** Opening Data excerpts block **

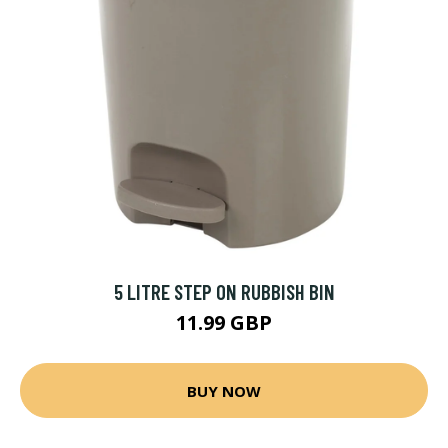
5 LITRE STEP ON RUBBISH BIN
11.99 GBP
BUY NOW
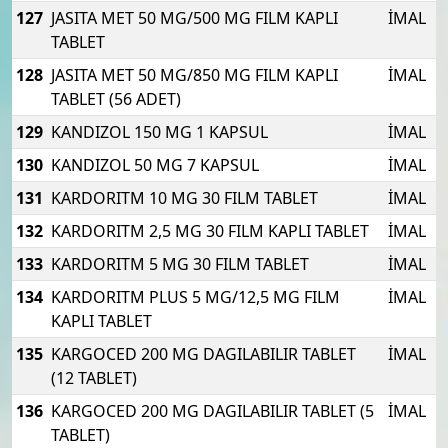
127
JASITA MET 50 MG/500 MG FILM KAPLI
İMAL
TABLET
128
JASITA MET 50 MG/850 MG FILM KAPLI
İMAL
TABLET (56 ADET)
129
KANDIZOL 150 MG 1 KAPSUL
İMAL
130
KANDIZOL 50 MG 7 KAPSUL
İMAL
131
KARDORITM 10 MG 30 FILM TABLET
İMAL
132
KARDORITM 2,5 MG 30 FILM KAPLI TABLET
İMAL
133
KARDORITM 5 MG 30 FILM TABLET
İMAL
134
KARDORITM PLUS 5 MG/12,5 MG FILM
İMAL
KAPLI TABLET
135
KARGOCED 200 MG DAGILABILIR TABLET
İMAL
(12 TABLET)
136
KARGOCED 200 MG DAGILABILIR TABLET (5
İMAL
TABLET)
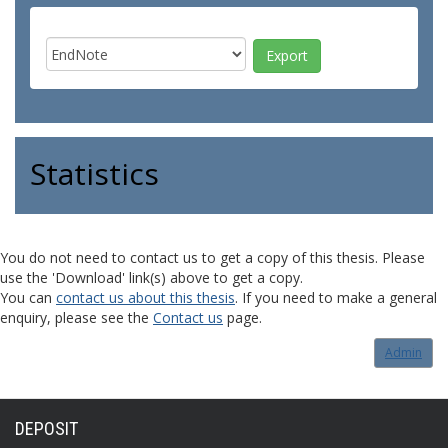
Statistics
You do not need to contact us to get a copy of this thesis. Please
use the 'Download' link(s) above to get a copy.
You can
contact us about this thesis
. If you need to make a general
enquiry, please see the
Contact us
page.
Admin
DEPOSIT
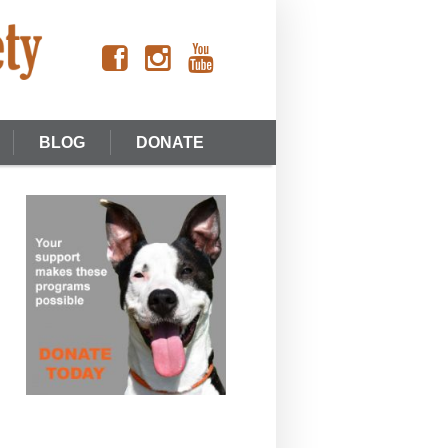
BLOG
DONATE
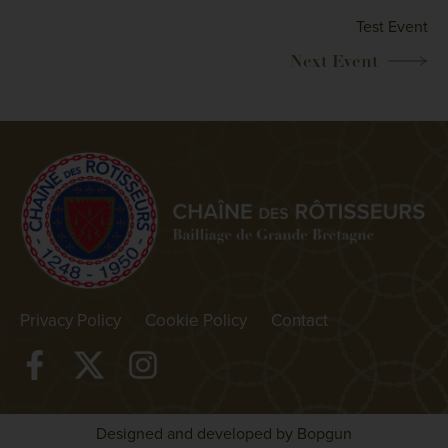
Test Event
Privacy Policy
Cookie Policy
Contact
Designed and developed by Bopgun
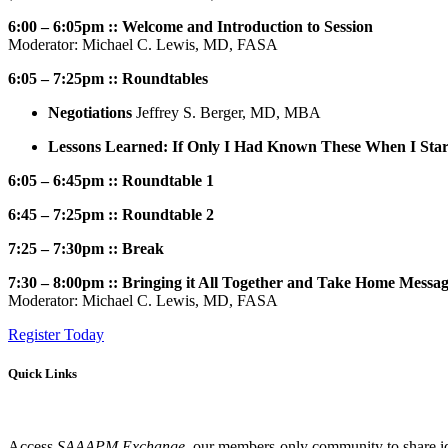
6:00 – 6:05pm :: Welcome and Introduction to Session
Moderator: Michael C. Lewis, MD, FASA
6:05 – 7:25pm :: Roundtables
Negotiations
Jeffrey S. Berger, MD, MBA
Lessons Learned: If Only I Had Known These When I Star
6:05 – 6:45pm :: Roundtable 1
6:45 – 7:25pm :: Roundtable 2
7:25 – 7:30pm :: Break
7:30 – 8:00pm :: Bringing it All Together and Take Home Messa
Moderator: Michael C. Lewis, MD, FASA
Register Today
Quick Links
Access
SAAAPM Exchange
, our members-only community to share id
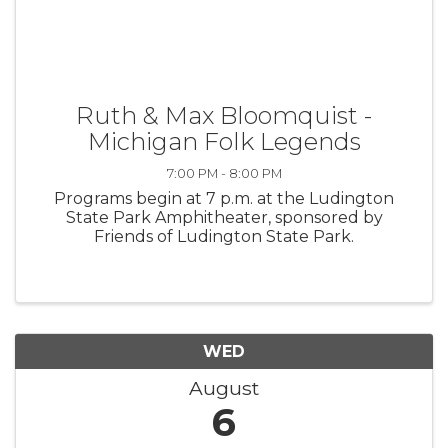
Ruth & Max Bloomquist -
Michigan Folk Legends
7:00 PM - 8:00 PM
Programs begin at 7 p.m. at the Ludington
State Park Amphitheater, sponsored by
Friends of Ludington State Park.
WED
August
6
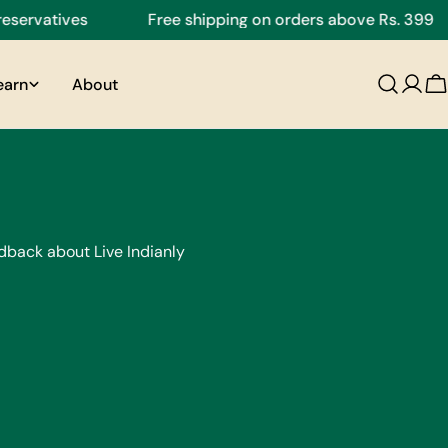
ervatives
Free shipping on orders above Rs. 399
earn
About
C
dback about Live Indianly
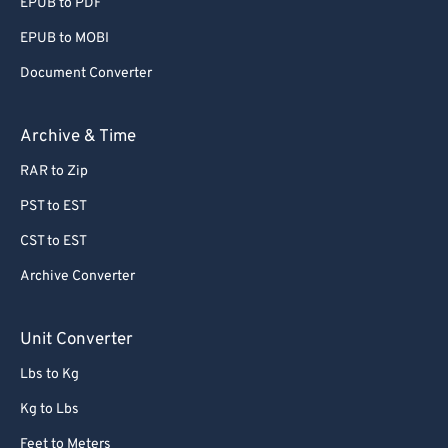
EPUB to PDF
EPUB to MOBI
Document Converter
Archive & Time
RAR to Zip
PST to EST
CST to EST
Archive Converter
Unit Converter
Lbs to Kg
Kg to Lbs
Feet to Meters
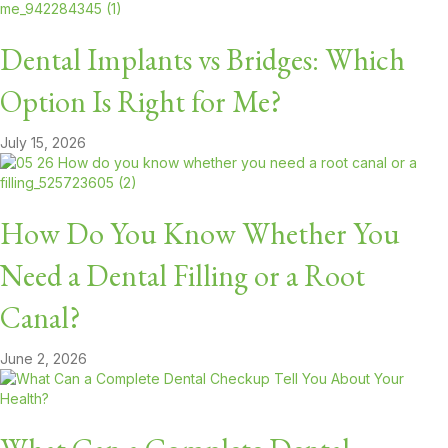
Dental Implants vs Bridges: Which
Option Is Right for Me?
July 15, 2026
How Do You Know Whether You
Need a Dental Filling or a Root
Canal?
June 2, 2026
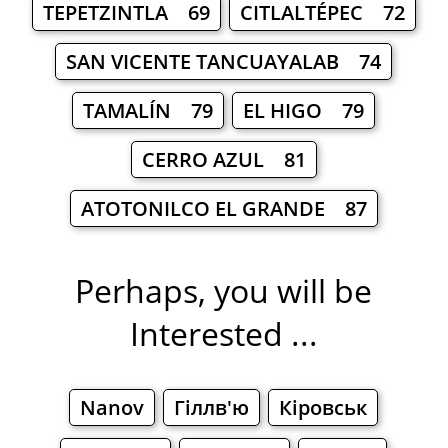
TEPETZINTLA 69
CITLALTÉPEC 72
SAN VICENTE TANCUAYALAB 74
TAMALÍN 79
EL HIGO 79
CERRO AZUL 81
ATOTONILCO EL GRANDE 87
Perhaps, you will be
Interested ...
Nanov
Гіллв'ю
Кіровськ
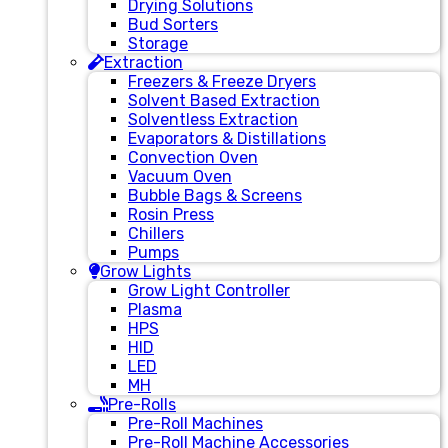
Drying Solutions
Bud Sorters
Storage
Extraction
Freezers & Freeze Dryers
Solvent Based Extraction
Solventless Extraction
Evaporators & Distillations
Convection Oven
Vacuum Oven
Bubble Bags & Screens
Rosin Press
Chillers
Pumps
Grow Lights
Grow Light Controller
Plasma
HPS
HID
LED
MH
Pre-Rolls
Pre-Roll Machines
Pre-Roll Machine Accessories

** Closing Data excerpts block **

Exercise goal
From the line containing "CITLALTÉPEC 72" down to the final line of the listing above, write out only those lines exactly as they are, minus the pictures.

Exercise solution
CITLALTÉPEC 72
SAN VICENTE TANCUAYALAB 74
TAMALÍN 79
EL HIGO 79
CERRO AZUL 81
ATOTONILCO EL GRANDE 87
Perhaps, you will be
Interested ...
Nanov
Гіллв'ю
Кіровськ
Drying Solutions
Bud Sorters
Storage
Extraction
Freezers & Freeze Dryers
Solvent Based Extraction
Solventless Extraction
Evaporators & Distillations
Convection Oven
Vacuum Oven
Bubble Bags & Screens
Rosin Press
Chillers
Pumps
Grow Lights
Grow Light Controller
Plasma
HPS
HID
LED
MH
Pre-Rolls
Pre-Roll Machines
Pre-Roll Machine Accessories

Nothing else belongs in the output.